Respons positif datang dari kalangan analis. Herditya Wicaksana, Analis Teknikal MNC Sekuritas, menilai aksi korporasi ini berpotensi kuat mendongkrak sentimen fundamental harga saham OPMS. "Strategi diversifikasi ini membuka peluang besar untuk peningkatan pendapatan di masa mendatang," ujar Herditya. Ia menambahkan, dengan proyeksi kinerja yang membaik dan potensi dividen yang menarik, minat investor terhadap saham OPMS diprediksi akan semakin tinggi, mendorong kenaikan harga saham. Lebih lanjut, Herditya melihat bahwa lini bisnis baru ini akan membuka pintu kerja sama dengan berbagai principal baru. Keunggulan jaringan distribusi OPMS yang terkonsentrasi di Madura dan Jawa Timur juga akan menjadi aset strategis untuk memperkuat rantai pasok pangan di tingkat regional.

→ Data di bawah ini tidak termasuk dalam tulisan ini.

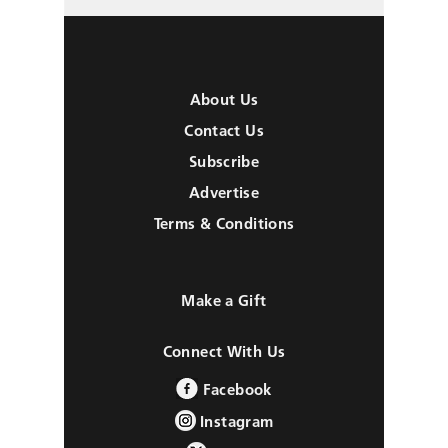
About Us
Contact Us
Subscribe
Advertise
Terms & Conditions
Make a Gift
Connect With Us
Facebook
Instagram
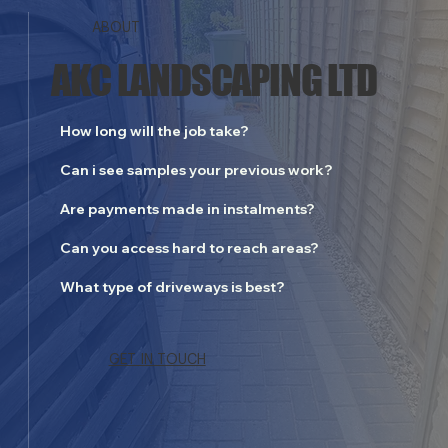
ABOUT
AKC LANDSCAPING LTD
How long will the job take?
Can i see samples your previous work?
Are payments made in instalments?
Can you access hard to reach areas?
What type of driveways is best?
BASINGSTOKE CUSTOMER
GET IN TOUCH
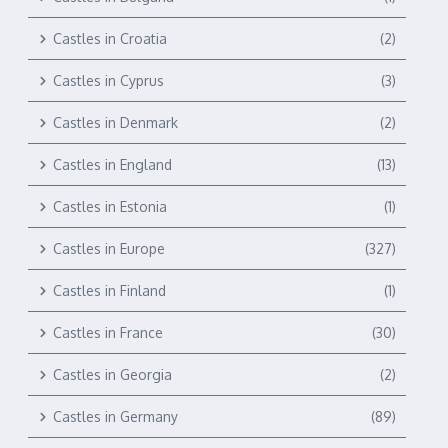
Castles in Croatia
(2)
Castles in Cyprus
(3)
Castles in Denmark
(2)
Castles in England
(13)
Castles in Estonia
(1)
Castles in Europe
(327)
Castles in Finland
(1)
Castles in France
(30)
Castles in Georgia
(2)
Castles in Germany
(89)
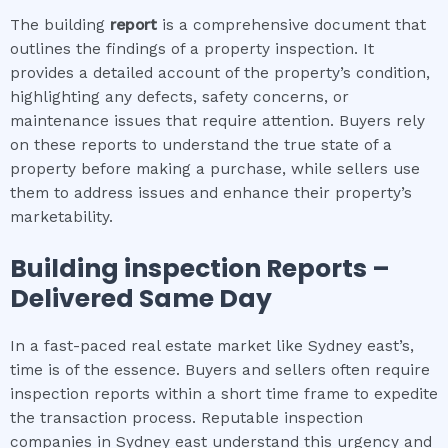
The building
report
is a comprehensive document that
outlines the findings of a property inspection. It
provides a detailed account of the property’s condition,
highlighting any defects, safety concerns, or
maintenance issues that require attention. Buyers rely
on these reports to understand the true state of a
property before making a purchase, while sellers use
them to address issues and enhance their property’s
marketability.
Building inspection
Reports –
Delivered Same Day
In a fast-paced real estate market like Sydney east’s,
time is of the essence. Buyers and sellers often require
inspection reports within a short time frame to expedite
the transaction process. Reputable inspection
companies in Sydney east understand this urgency and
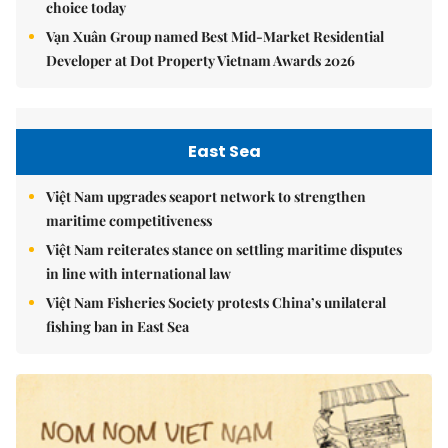
choice today
Vạn Xuân Group named Best Mid-Market Residential
Developer at Dot Property Vietnam Awards 2026
East Sea
Việt Nam upgrades seaport network to strengthen
maritime competitiveness
Việt Nam reiterates stance on settling maritime disputes
in line with international law
Việt Nam Fisheries Society protests China’s unilateral
fishing ban in East Sea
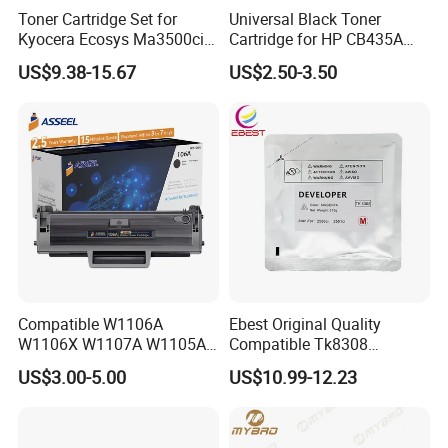
Toner Cartridge Set for
Universal Black Toner
Kyocera Ecosys Ma3500cix
Cartridge for HP CB435A
Ma3500cifx PA3500cx Tk-
CB436A CE285A, Crg-
US$9.38-15.67
US$2.50-3.50
5370 Cmyk Printer Set
125/312/313/325/712/713
/725/912/913/925
Compatible W1106A
Ebest Original Quality
W1106X W1107A W1105A
Compatible Tk8308
106A 106X W1004A
Developer for Kyoceras for
US$3.00-5.00
US$10.99-12.23
W1108A W1004A W1110A
Askalfa 3050ci 3550ci
W1112A W1103A 105A
Developer
107A 108A 103A 112A
110A for HP Toner Cartridge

Tak heran, pasar merespons aksi korporasi ambisius ini dengan sangat antusias. Harga saham OPMS melonjak signifikan, tercatat naik 163,38 persen dalam enam bulan terakhir hingga Selasa (6/1). Bahkan, pada perdagangan hari itu saja, saham OPMS kembali menguat 22,50 persen, mencapai level Rp196 per saham dari posisi sebelumnya Rp160. Lonjakan harga ini memicu spekulasi di kalangan investor mengenai kemungkinan masuknya investor strategis atau mitra kerja, baik melalui akuisisi bertahap maupun skema kerja sama operasional yang lebih luas dengan Perseroan.

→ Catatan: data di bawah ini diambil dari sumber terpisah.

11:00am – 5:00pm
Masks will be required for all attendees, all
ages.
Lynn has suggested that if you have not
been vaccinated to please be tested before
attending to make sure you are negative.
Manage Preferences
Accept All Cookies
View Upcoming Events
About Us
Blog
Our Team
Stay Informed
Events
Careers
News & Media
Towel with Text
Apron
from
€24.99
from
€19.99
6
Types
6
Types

Dengan langkah diversifikasi yang berani ini, OPMS tidak hanya mengubah wajah bisnisnya, tetapi juga menancapkan ambisi untuk menjadi pemain kunci di sektor pangan nasional. Transformasi ini diharapkan tidak hanya mendongkrak kinerja keuangan Perseroan, tetapi juga memberikan nilai tambah yang signifikan bagi seluruh pemangku kepentingan di masa depan.